What The Back Of Your Tequila Bottle Can Tell You About Its Quality

It's 2023, and the tequila market is saturated. For years, it has felt like a new celebrity tequila line has debuted every month, and there are plenty of non-affiliated tequila brands dropping too. For a drinker who wants to taste the best tequila of 2023, there are so many products to sift through that it can be overwhelming. You'll be happy to know there's a way to find out more about any tequila, just look for the NOM number on the back of every bottle. The Normas Oficiales Mexicanas, or NOM, identifies the certified distillery that makes each tequila, and among other information, confirms that it is actually a certified tequila, and that it's made from real agave.

The logic behind NOMs is similar to the truth about Kirkland's red label vodka: Where and how a spirit is made matters. Kirkland's red label vodka is made from the same waters as Grey Goose, which is a fact that helps informed consumers buy a quality product at a lower price. In NOMs, tequila lovers have a way to dive deep into a tequila's history and uncover specifics that can tell you about its quality.

The history of the NOM

For many years, there was no way to certify that tequila from Mexico was actually the product the label promised. Standards and certifications for tequila were not a thing until 1992, when the Mexican government updated an existing law to create transparency for consumers of manufactured goods, and standards to hold the manufacturers up to.

Mexico's Secretaría de Economía, or Economic Secretariat, manages NOMs and other standardization figures, and explains that NOMs establish "the rules, specifications, attributes, guidelines, characteristics or requirements applicable to a product...as well as the rules regarding terminology, symbology, packaging and marking or labeling, and their compliance or application."

Although there are many tequila brands — more than 1,400 brands are registered — there are actually very few approved tequila distilleries in Mexico, somewhere in the neighborhood of 140. Using the NOMs to communicate to consumers exactly what they are buying, the Mexican government was able to work with the Consejo Regulador del Tequila (CRT), the organization that's responsible for assigning the NOM. While some spirit makers have claimed that the standardization process hurts small-scale producers in favor of large corporate distilleries, the existence of NOMs is a huge boon for consumers.

How to interpret a NOM

The NOM, which can be found on the back label of a tequila bottle, is a four-digit code that you can look up on websites like Tequila Matchmaker. What you will find in the tequila directory are details about the drink like the distillery, agave type, water source, and aging container.

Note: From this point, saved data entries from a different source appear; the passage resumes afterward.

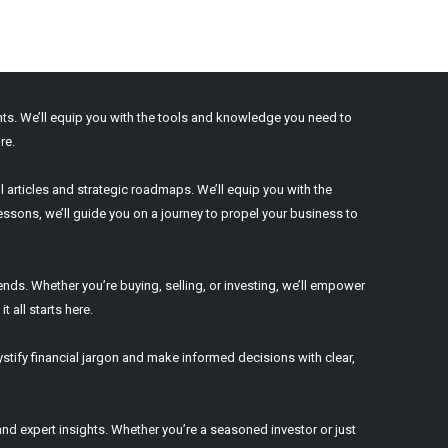
ights. We’ll equip you with the tools and knowledge you need to
re.
l articles and strategic roadmaps. We’ll equip you with the
ssons, we’ll guide you on a journey to propel your business to
ends. Whether you’re buying, selling, or investing, we’ll empower
 all starts here.
stify financial jargon and make informed decisions with clear,
nd expert insights. Whether you’re a seasoned investor or just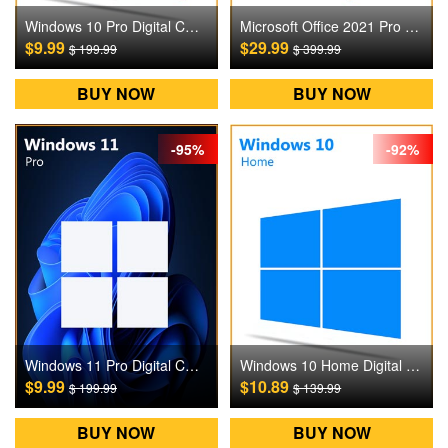
Windows 10 Pro Digital CD Key
Microsoft Office 2021 Pro Plus Digital CD Key
$9.99
$29.99
$ 199.99
$ 399.99
BUY NOW
BUY NOW
-95%
-92%
Windows 11 Pro Digital CD Key
Windows 10 Home Digital CD Key
$9.99
$10.89
$ 199.99
$ 139.99
BUY NOW
BUY NOW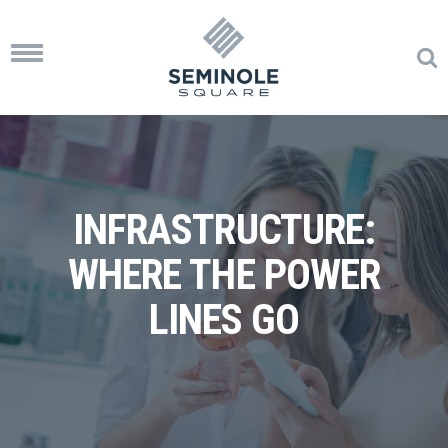
Toggle
navigation
INFRASTRUCTURE:
WHERE THE POWER
LINES GO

Armed with this information, you can compare bottles of tequila on the basis of quality, and to discover what suits your palate best.

One thing to note is that while the NOM gives lots of information, it does not tell you if there are added flavors in a bottle. Tequila's little secret — that many bottles being produced all at the same distillery are only differentiated through additional flavorings — makes finding a unique tequila a little harder. But by using a NOM, you can see how many tequilas are made at the same distillery as the tequila you've looked up. The practice of using additives is much more common at larger distilleries, so if this is a concern for you, NOMs can help you identify a bottle from a small-batch distillery that is unlikely to use additives.